On Jan. 23, 1974, the plaintiffs paid the defendants the first 10 per cent. instalment of 28,750 and on Apr. 2 the instalment of 35 per cent. or 100,625, the payments made thus amounting to 129,375 or some 45 per cent. of the total purchase price. The balance of the 287,500 remains unpaid owing to the dispute which thereafter arose between the parties and led to the defendants intimating on Dec. 20, 1974, that the plaintiffs had repudiated the contract and that they were accepting such repudiation. They also intimated that they had found a Canadian buyer for the machinery at what appears to be a substantially enhanced price and that they were proposing to have it removed out of the jurisdiction to fulfil his contractual requirements. In the light of that information the plaintiffs issued a writ on Jan. 10, 1975, claiming (1) specific performance of the contract, (2) an injunction restraining the defendants from disposing of the machinery otherwise than for the plaintiffs and (3) damages.
Issue
But the plaintiffs cannot complain, I think, if this Court now starts by making the assumption in their favour that they will succeed in establishing at the trial a breach of contract by the defendants and if we thereafter proceed to consider whether, that being so, there would be any likelihood of the Court of trial decreeing specific performance of the contract of sale. If it appears to us that there would not be any likelihood, I think it follows that the interlocutory injunction sought ought not to be granted, for its object is to protect the plaintiff against such injury by the alleged violation of his contractual rights as he could not adequately be compensated for in damages were the issue of repudiation decided in his favour at the trial.
Holding
Adequacy of damages reasoning applies even under the Sale of Goods Act
But such difficulties frequently and unfortunately arise in litigation and, of themselves, do not justify the granting of such an injunction as is sought in the present case, which is governed by s. 52 of the Sale of Goods Act, 1893. That section enables the Court "if it thinks fit" to order specific performance of a contract to deliver "specific or ascertained goods". For present purposes I understand the parties to accept that the machinery in question was "ascertained goods" within the meaning of the section. But it is established law that such an order will not be made if damages would fully compensate the party wronged: Whiteley Ltd. v. Hilt, [1918] 2 K.B. 808 at p. 819. The crux of the present application accordingly, as I see it, is whether it is proper to draw the conclusion that damages would not or might well not duly compensate the plaintiffs if they establish a contractual breach by the defendants.
The machinery in this case is not a unique commodity
That the subject-matter was not "an ordinary article of commerce" is not open to doubt. That if they succeed the plaintiffs might well recover very substantial damages is certainly on the cards. But the defendants are not the only manufacturers of such machinery, and it lacks, in my judgment, the unique quality of such articles as that which was the subject-matter of the specific performance decree made in, for example, Behnke v. Bede Shipping Co. Ltd., [1927] 1 K.B. 649; (1927) 27 Ll.L.Rep. 24. That case is commonly cited in the textbooks as supporting the proposition that specific performance will be ordered of a contract for the sale of a ship, but merely to say that is to put the matter too broadly.

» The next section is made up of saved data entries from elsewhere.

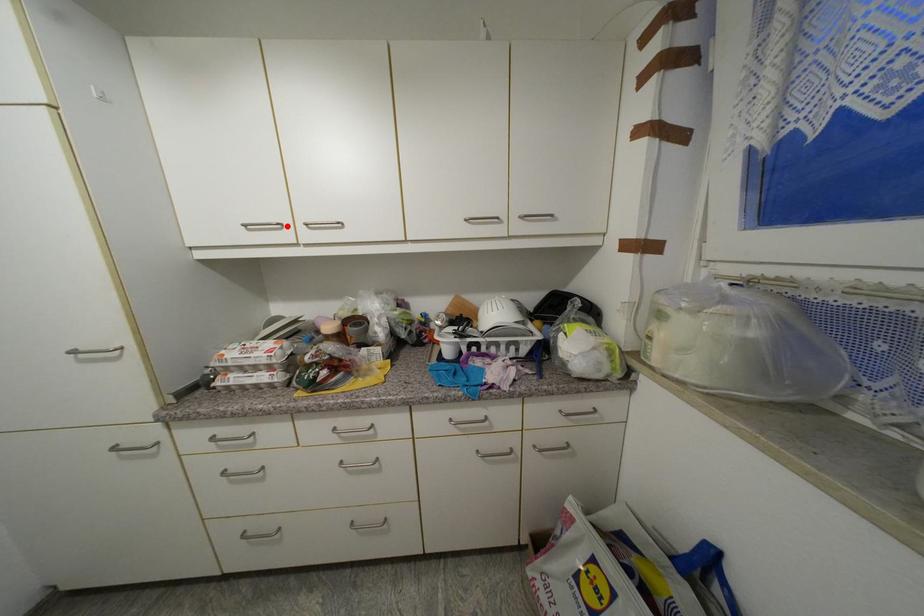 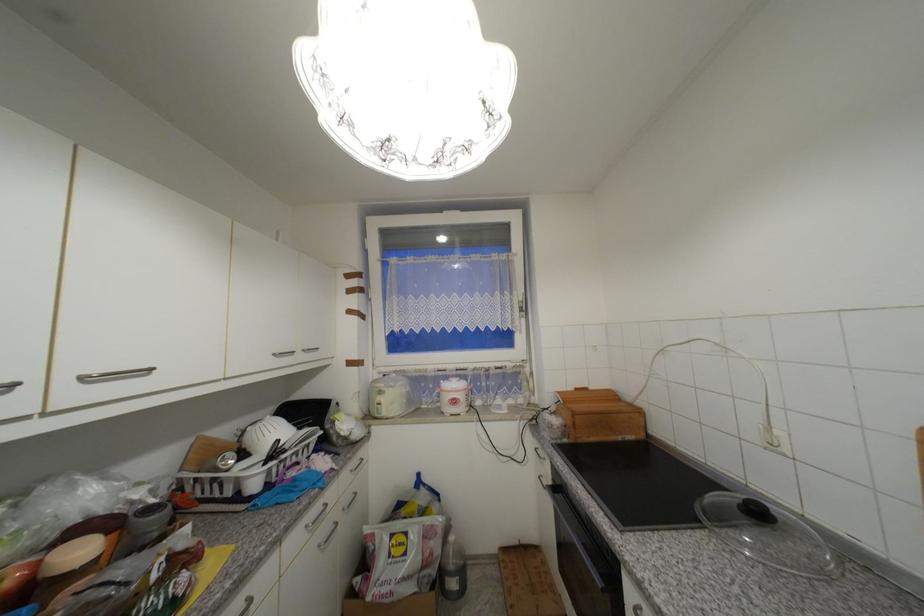 Find the pixel in the second image that matches the highlighted location in the first image.

(19, 386) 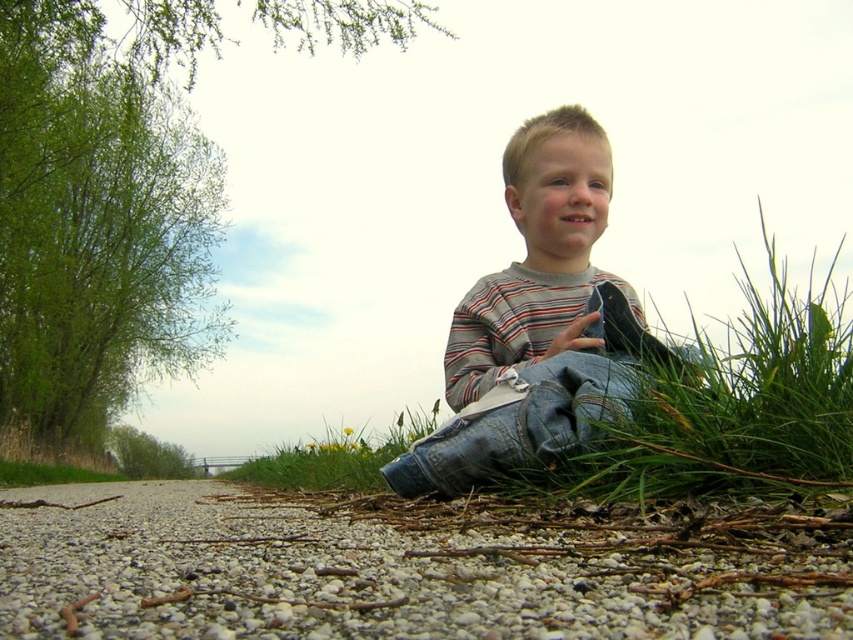 Question: Which point is farther to the camera?

Choices:
 (A) (283, 554)
 (B) (432, 422)
 (C) (515, 310)

Answer: (B)

Question: Which point is farther to the camera?

Choices:
 (A) (550, 413)
 (B) (309, 452)

Answer: (B)

Question: Can you confirm if striped cotton shirt at center is positioned below green grass at lower center?

Choices:
 (A) no
 (B) yes

Answer: (A)

Question: Which is nearer to the green grass at lower center?

Choices:
 (A) striped cotton shirt at center
 (B) gray gravel at lower center

Answer: (A)

Question: Is gray gravel at lower center further to camera compared to striped cotton shirt at center?

Choices:
 (A) yes
 (B) no

Answer: (B)

Question: Can you confirm if gray gravel at lower center is bigger than striped cotton shirt at center?

Choices:
 (A) yes
 (B) no

Answer: (A) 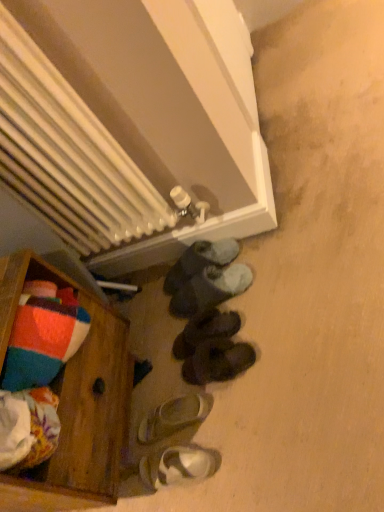 You are a GUI agent. You are given a task and a screenshot of the screen. Output one action in this format:
    pyautogui.click(x=<x>, y=<y>)
    Task: Click on the vacant area that is in front of black suede slippers at center, which appears as the 4th footwear when ordered from the bottom
    This screenshot has width=384, height=512.
    Given the screenshot: What is the action you would take?
    pyautogui.click(x=242, y=371) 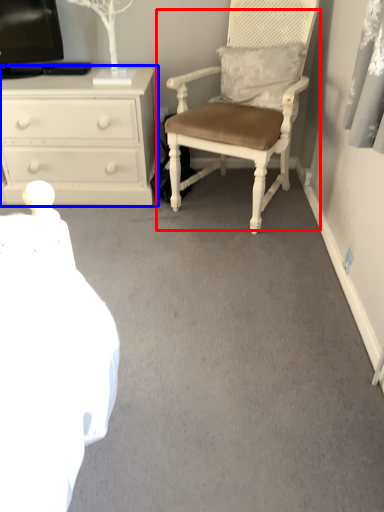 Question: Which of the following is the farthest to the observer, chair (highlighted by a red box) or chest of drawers (highlighted by a blue box)?

Choices:
 (A) chair
 (B) chest of drawers

Answer: (B) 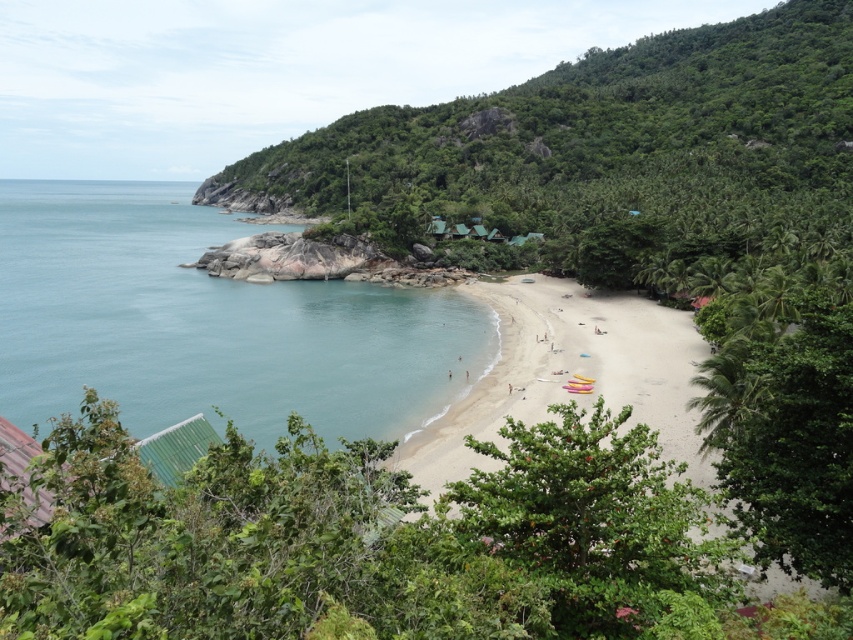 You are standing at the center of the beach and see the point marked at coordinates (209,323). What is located at that point?

The point at coordinates (209,323) is occupied by clear blue water at lower left.

You are standing at the beach and want to walk towards the ocean. There are two points marked on the map as point (x=329, y=468) and point (x=247, y=291). Which point should you head towards to reach the ocean first?

Point (x=329, y=468) is in front of point (x=247, y=291), so you should head towards point (x=329, y=468) to reach the ocean first.

Based on the photo, you are standing at the point marked by coordinates point (x=376, y=544). Describe what you see immediately around you.

You are standing at point (x=376, y=544), which is a green leafy bush at center. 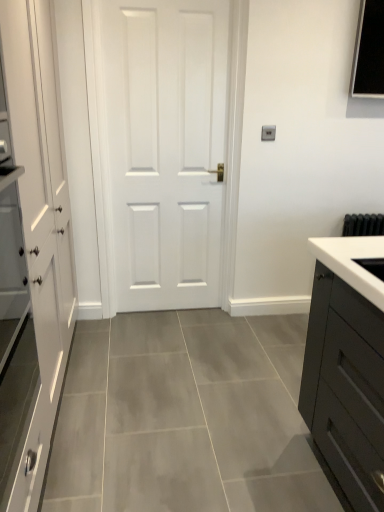 Question: Does white matte door at center have a greater width compared to white matte cabinet at left?

Choices:
 (A) no
 (B) yes

Answer: (A)

Question: Could you tell me if white matte door at center is turned towards white matte cabinet at left?

Choices:
 (A) no
 (B) yes

Answer: (A)

Question: Does white matte door at center appear on the left side of white matte cabinet at left?

Choices:
 (A) yes
 (B) no

Answer: (B)

Question: Is white matte cabinet at left surrounded by white matte door at center?

Choices:
 (A) yes
 (B) no

Answer: (B)

Question: Is white matte door at center positioned beyond the bounds of white matte cabinet at left?

Choices:
 (A) yes
 (B) no

Answer: (A)

Question: Considering the positions of white matte door at center and white matte cabinet at left in the image, is white matte door at center bigger or smaller than white matte cabinet at left?

Choices:
 (A) big
 (B) small

Answer: (B)

Question: From a real-world perspective, relative to white matte cabinet at left, is white matte door at center vertically above or below?

Choices:
 (A) above
 (B) below

Answer: (A)

Question: Considering the positions of white matte door at center and white matte cabinet at left in the image, is white matte door at center taller or shorter than white matte cabinet at left?

Choices:
 (A) tall
 (B) short

Answer: (A)

Question: Is point (158, 58) closer or farther from the camera than point (43, 301)?

Choices:
 (A) closer
 (B) farther

Answer: (B)

Question: From their relative heights in the image, would you say white matte cabinet at left is taller or shorter than white matte door at center?

Choices:
 (A) tall
 (B) short

Answer: (B)

Question: Based on their sizes in the image, would you say white matte cabinet at left is bigger or smaller than white matte door at center?

Choices:
 (A) small
 (B) big

Answer: (B)

Question: Looking at their shapes, would you say white matte cabinet at left is wider or thinner than white matte door at center?

Choices:
 (A) wide
 (B) thin

Answer: (A)

Question: Would you say white matte cabinet at left is inside or outside white matte door at center?

Choices:
 (A) inside
 (B) outside

Answer: (B)

Question: Does point (364, 295) appear closer or farther from the camera than point (26, 8)?

Choices:
 (A) closer
 (B) farther

Answer: (A)

Question: Considering the relative positions of white glossy sink at right and white matte cabinet at left in the image provided, is white glossy sink at right to the left or to the right of white matte cabinet at left?

Choices:
 (A) left
 (B) right

Answer: (B) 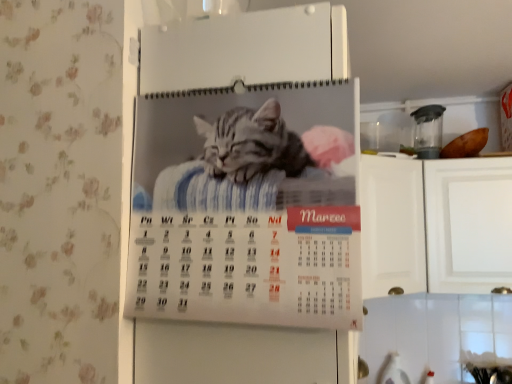 Question: From the image's perspective, is white glossy calendar at center, which ranks as the 2th appliance in top-to-bottom order, located above or below transparent plastic blender at upper right, arranged as the 2th appliance when ordered from the bottom?

Choices:
 (A) below
 (B) above

Answer: (A)

Question: Does point pyautogui.click(x=132, y=52) appear closer or farther from the camera than point pyautogui.click(x=420, y=140)?

Choices:
 (A) farther
 (B) closer

Answer: (B)

Question: Would you say white glossy calendar at center, which is the 2th appliance in back-to-front order, is inside or outside transparent plastic blender at upper right, which ranks as the first appliance in right-to-left order?

Choices:
 (A) outside
 (B) inside

Answer: (A)

Question: Is transparent plastic blender at upper right, which ranks as the first appliance in right-to-left order, wider or thinner than white glossy calendar at center, which ranks as the first appliance in bottom-to-top order?

Choices:
 (A) thin
 (B) wide

Answer: (A)

Question: Is transparent plastic blender at upper right, the 1th appliance from the back, inside or outside of white glossy calendar at center, which is the 2th appliance in back-to-front order?

Choices:
 (A) inside
 (B) outside

Answer: (B)

Question: Considering their positions, is transparent plastic blender at upper right, which appears as the 2th appliance when viewed from the front, located in front of or behind white glossy calendar at center, which is the 2th appliance in back-to-front order?

Choices:
 (A) behind
 (B) front

Answer: (A)

Question: Considering the positions of transparent plastic blender at upper right, which appears as the 2th appliance when viewed from the front, and white glossy calendar at center, which appears as the second appliance when viewed from the right, in the image, is transparent plastic blender at upper right, which appears as the 2th appliance when viewed from the front, taller or shorter than white glossy calendar at center, which appears as the second appliance when viewed from the right,?

Choices:
 (A) short
 (B) tall

Answer: (A) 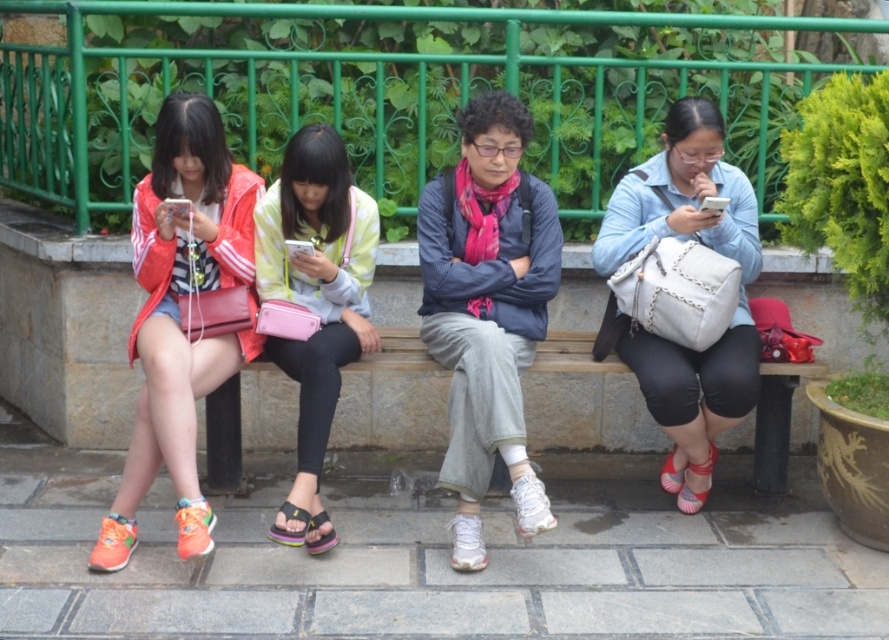 You are a tailor trying to determine if the matte blue jacket at center can be folded and placed inside the black fabric sandal at lower center. Based on their sizes, what would you conclude?

The matte blue jacket at center has a larger width than the black fabric sandal at lower center, so it cannot be folded and placed inside the sandal. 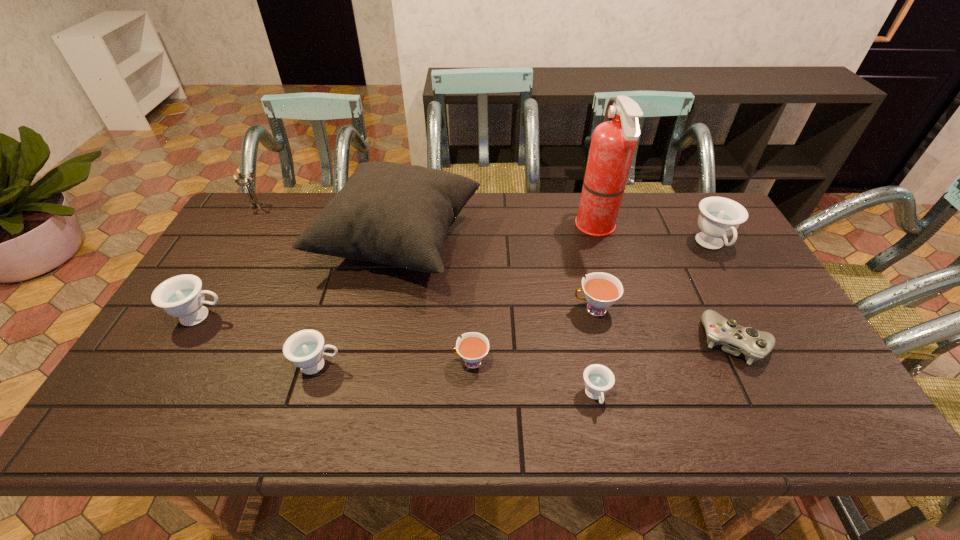 Where is `the bigger white teacup`? This screenshot has width=960, height=540. the bigger white teacup is located at coordinates (601, 290).

Where is `the third biggest blue teacup`? the third biggest blue teacup is located at coordinates (304, 348).

The image size is (960, 540). Identify the location of the fifth teacup from right to left. 304,348.

Where is `control`? control is located at coordinates (755, 345).

In order to click on the fourth teacup from right to left in this screenshot , I will do `click(473, 346)`.

Where is `the left white teacup`? This screenshot has width=960, height=540. the left white teacup is located at coordinates click(x=473, y=346).

Find the location of `the third blue teacup from left to right`. the third blue teacup from left to right is located at coordinates (598, 378).

Where is `free point located 0.340m with the handle and hose on the red fire extinguisher`? The width and height of the screenshot is (960, 540). free point located 0.340m with the handle and hose on the red fire extinguisher is located at coordinates (472, 228).

Identify the location of vacant space located with the handle and hose on the red fire extinguisher. (475, 228).

In order to click on free space located with the handle and hose on the red fire extinguisher in this screenshot , I will do `click(555, 228)`. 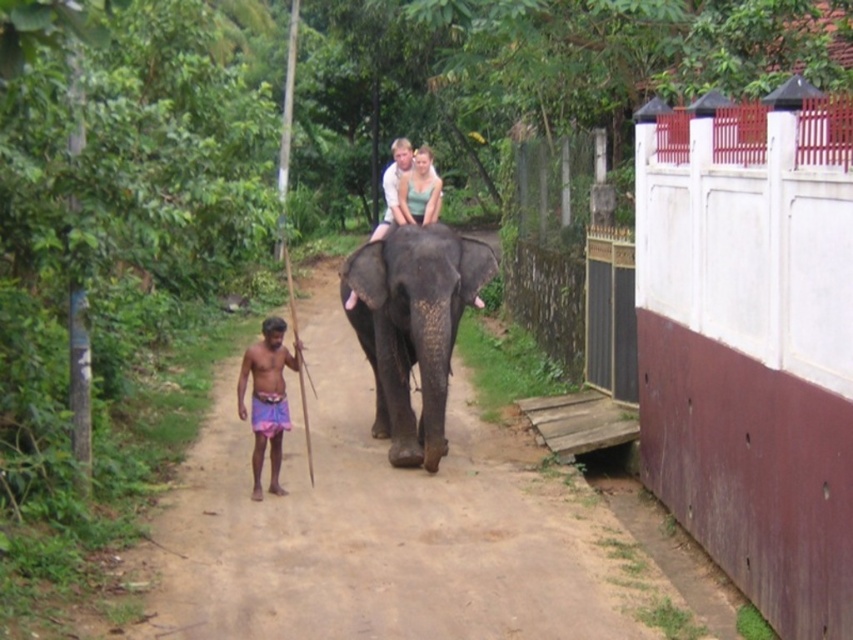 Question: Is brown dirt path at center positioned in front of pink fabric shorts at lower center?

Choices:
 (A) yes
 (B) no

Answer: (A)

Question: In this image, where is dark gray textured elephant at center located relative to pink fabric shorts at lower center?

Choices:
 (A) left
 (B) right

Answer: (B)

Question: Which point is farther to the camera?

Choices:
 (A) pink fabric shorts at lower center
 (B) dark gray textured elephant at center
 (C) brown dirt path at center
 (D) green textured top at center

Answer: (D)

Question: Which object appears farthest from the camera in this image?

Choices:
 (A) green textured top at center
 (B) dark gray textured elephant at center
 (C) brown dirt path at center
 (D) pink fabric shorts at lower center

Answer: (A)

Question: Which object is the closest to the pink fabric shorts at lower center?

Choices:
 (A) green textured top at center
 (B) brown dirt path at center

Answer: (B)

Question: Is brown dirt path at center above dark gray textured elephant at center?

Choices:
 (A) yes
 (B) no

Answer: (A) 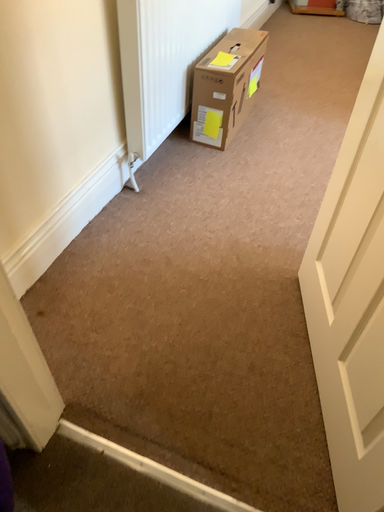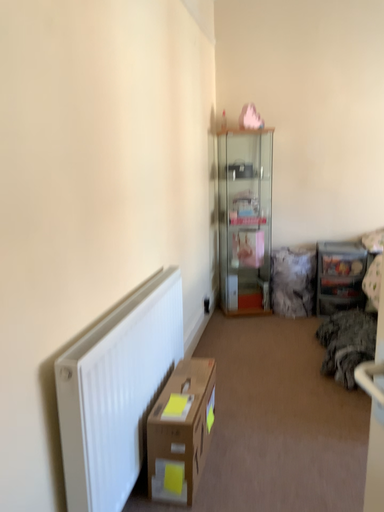 Question: How did the camera likely rotate when shooting the video?

Choices:
 (A) rotated upward
 (B) rotated downward

Answer: (A) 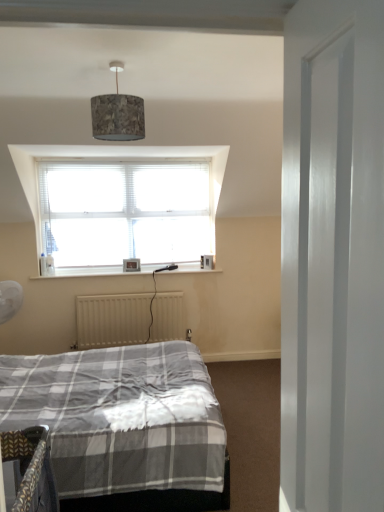 Locate an element on the screen. The height and width of the screenshot is (512, 384). free space above beige matte radiator at lower center (from a real-world perspective) is located at coordinates (114, 292). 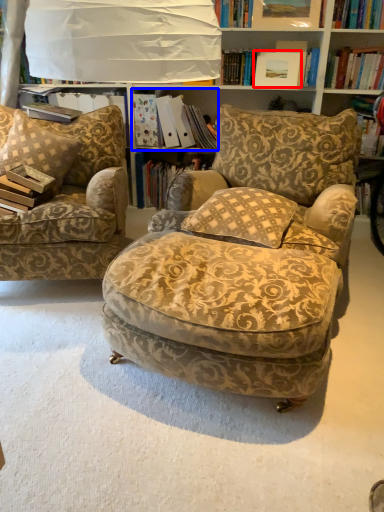 Question: Which object is further to the camera taking this photo, picture frame (highlighted by a red box) or book (highlighted by a blue box)?

Choices:
 (A) picture frame
 (B) book

Answer: (B) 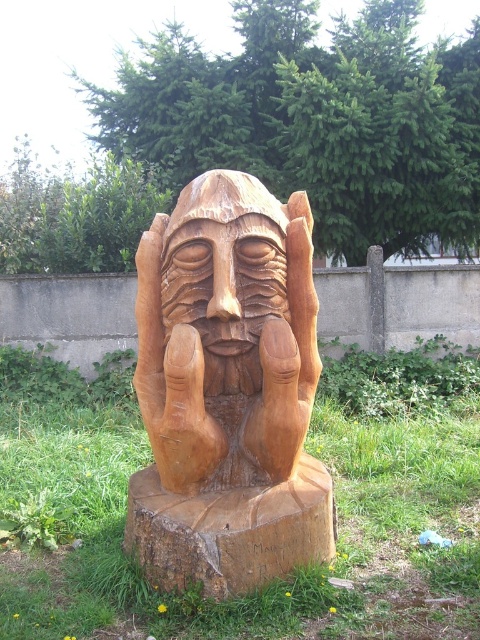 Question: Which object is closer to the camera taking this photo?

Choices:
 (A) green grass at center
 (B) wooden carved face at center
 (C) natural wood carving at center

Answer: (A)

Question: Estimate the real-world distances between objects in this image. Which object is farther from the wooden carved face at center?

Choices:
 (A) green grass at center
 (B) natural wood carving at center

Answer: (A)

Question: Among these points, which one is farthest from the camera?

Choices:
 (A) (408, 630)
 (B) (263, 216)

Answer: (B)

Question: Considering the relative positions of green grass at center and wooden carved face at center in the image provided, where is green grass at center located with respect to wooden carved face at center?

Choices:
 (A) below
 (B) above

Answer: (A)

Question: Does green grass at center have a smaller size compared to wooden carved face at center?

Choices:
 (A) no
 (B) yes

Answer: (A)

Question: Is green grass at center to the right of wooden carved face at center from the viewer's perspective?

Choices:
 (A) no
 (B) yes

Answer: (A)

Commercial Uniqueness reasoning rejected
By way of contrast with that case, the real substance of the plaintiffs' claim here is that were they now obliged to go to another manufacturer they would probably have to wait another 9-12 months before they could get delivery of such new machinery and that, by reason of that delay and other factors, they would stand to lose a substantial sum. There has been no suggestion of financial inability in the defendants to satisfy such a money judgment (whatever its dimensions) as might be awarded against them to cover all such items of damages as the plaintiffs could legitimately rely upon. While sympathizing with the dilemma in which the plaintiffs find themselves, I see nothing which removes this case from the ordinary run of cases arising out of commercial contracts where damages are claimed. Of course, if the plaintiffs are right, the delay that has arisen by reason of the assumed breach of the defendants will go to inflate their damages; the greater the delay the plaintiffs experience...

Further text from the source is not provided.